Reinforcement Learning and Concurrent Variable Interval Schedules

Final Project, 9.290
Melissa Warden

When presented with two concurrent variable interval reward schedules, rats visit the richer schedule more frequently, and the ratio of the time spent on each schedule approximates the ratio of the reward rates.  Gallistel, Mark, King, and Latham (2001) argue that well trained rats learn to adjust to new schedules more quickly than can be explained by reinforcement learning.  The aim of this project is to show that fast switching can indeed be accounted for by reinforcement learning. 

Reinforcement Learning
Reinforcement learning is the process of learning about stimuli on the basis of their associated rewards and punishments.  One form of reinforcement learning is operant, or instrumental conditioning.  In this form of reinforcement learning an animal is rewarded for correctly performing an action.  Through trial and error it eventually learns to perform well on a given behavioral task by strengthening some of its responses and weakening others.

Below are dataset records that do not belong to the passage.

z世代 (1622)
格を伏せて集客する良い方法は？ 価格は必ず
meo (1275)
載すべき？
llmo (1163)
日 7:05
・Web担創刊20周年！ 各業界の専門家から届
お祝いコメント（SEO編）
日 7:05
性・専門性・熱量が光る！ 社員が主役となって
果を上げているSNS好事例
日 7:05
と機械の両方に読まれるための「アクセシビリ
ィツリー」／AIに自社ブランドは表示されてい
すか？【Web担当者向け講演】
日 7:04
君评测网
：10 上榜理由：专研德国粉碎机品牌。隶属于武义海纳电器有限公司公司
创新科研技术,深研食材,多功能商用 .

The Variable Interval Schedule
Once an animal has learned a behavior well by being rewarded on every correct action, it is possible to only reward the animal on some fraction of the correct trials and still maintain the behavior.  An interval schedule makes it impossible for the animal to receive a reward until a time delay has passed since the last reward.  A variable interval schedule draws these delays from an exponential distribution (or a geometric distribution in discrete time) with a parameter that sets the overall rate of reward.  When the delay has passed, the reward system is 'primed' and the next time the animal performs the correct action it will receive a reward. 

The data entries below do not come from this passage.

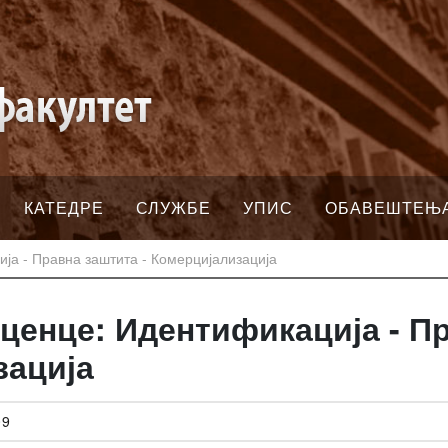
КАТЕДРЕ
СЛУЖБЕ
УПИС
ОБАВЕШТЕЊ
ја - Правна заштита - Комерцијализација
иценце: Идентификација - П
зација
09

Concurrent Schedules and Herrnstein's Matching Law
If an animal has learned to correctly perform one variable interval schedule (for example, a rat that has learned how to press a lever that only gives rewards at a certain rate), it may be possible to train it on two simultanously presented schedules - these are known as concurrent schedules.  In our case, a rat would be presented with two levers that give rewards according to variable interval schedules running at different rates.  When animals are actually subjected to this situation, the time that they spend at each lever is in proportion to the rate at which they are actually rewarded at that lever.  For example, if one lever is rewarded three times as frequently as the other, a rat would spend three times as much time there (Herrnstein, 1961).  This behavior has been shown to be close to optimal, and no other response strategy significantly increases the animal's net reward (Baum, 1981).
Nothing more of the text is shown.